*** Opening Input ***

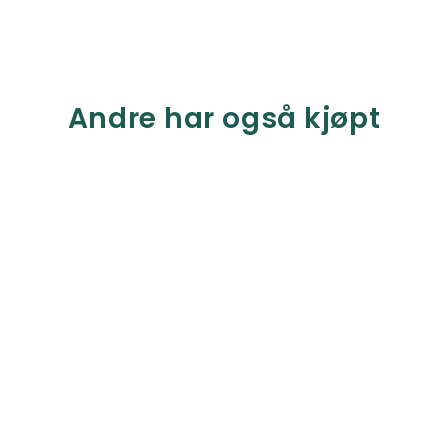
Andre har også kjøpt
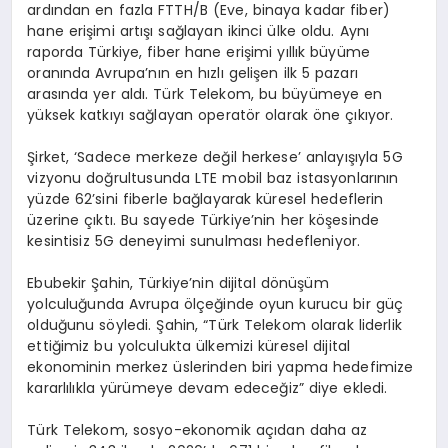
ardından en fazla FTTH/B (Eve, binaya kadar fiber)
hane erişimi artışı sağlayan ikinci ülke oldu. Aynı
raporda Türkiye, fiber hane erişimi yıllık büyüme
oranında Avrupa’nın en hızlı gelişen ilk 5 pazarı
arasında yer aldı. Türk Telekom, bu büyümeye en
yüksek katkıyı sağlayan operatör olarak öne çıkıyor.
Şirket, ‘Sadece merkeze değil herkese’ anlayışıyla 5G
vizyonu doğrultusunda LTE mobil baz istasyonlarının
yüzde 62’sini fiberle bağlayarak küresel hedeflerin
üzerine çıktı. Bu sayede Türkiye’nin her köşesinde
kesintisiz 5G deneyimi sunulması hedefleniyor.
Ebubekir Şahin, Türkiye’nin dijital dönüşüm
yolculuğunda Avrupa ölçeğinde oyun kurucu bir güç
olduğunu söyledi. Şahin, “Türk Telekom olarak liderlik
ettiğimiz bu yolculukta ülkemizi küresel dijital
ekonominin merkez üslerinden biri yapma hedefimize
kararlılıkla yürümeye devam edeceğiz” diye ekledi.
Türk Telekom, sosyo-ekonomik açıdan daha az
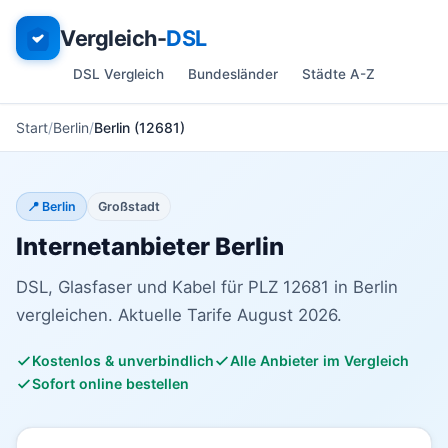
Vergleich-
DSL
DSL Vergleich
Bundesländer
Städte A-Z
Start
Berlin
Berlin (12681)
📍 Berlin
Großstadt
Internetanbieter Berlin
DSL, Glasfaser und Kabel für PLZ 12681 in Berlin
vergleichen. Aktuelle Tarife August 2026.
Kostenlos & unverbindlich
Alle Anbieter im Vergleich
Sofort online bestellen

*** Closing Input ***

• [Task description] Are you able to set down all the lines above exactly, without any pictures?

• [Written solution]
Andre har også kjøpt
ardından en fazla FTTH/B (Eve, binaya kadar fiber)
hane erişimi artışı sağlayan ikinci ülke oldu. Aynı
raporda Türkiye, fiber hane erişimi yıllık büyüme
oranında Avrupa’nın en hızlı gelişen ilk 5 pazarı
arasında yer aldı. Türk Telekom, bu büyümeye en
yüksek katkıyı sağlayan operatör olarak öne çıkıyor.
Şirket, ‘Sadece merkeze değil herkese’ anlayışıyla 5G
vizyonu doğrultusunda LTE mobil baz istasyonlarının
yüzde 62’sini fiberle bağlayarak küresel hedeflerin
üzerine çıktı. Bu sayede Türkiye’nin her köşesinde
kesintisiz 5G deneyimi sunulması hedefleniyor.
Ebubekir Şahin, Türkiye’nin dijital dönüşüm
yolculuğunda Avrupa ölçeğinde oyun kurucu bir güç
olduğunu söyledi. Şahin, “Türk Telekom olarak liderlik
ettiğimiz bu yolculukta ülkemizi küresel dijital
ekonominin merkez üslerinden biri yapma hedefimize
kararlılıkla yürümeye devam edeceğiz” diye ekledi.
Türk Telekom, sosyo-ekonomik açıdan daha az
Vergleich-
DSL
DSL Vergleich
Bundesländer
Städte A-Z
Start
Berlin
Berlin (12681)
📍 Berlin
Großstadt
Internetanbieter Berlin
DSL, Glasfaser und Kabel für PLZ 12681 in Berlin
vergleichen. Aktuelle Tarife August 2026.
Kostenlos & unverbindlich
Alle Anbieter im Vergleich
Sofort online bestellen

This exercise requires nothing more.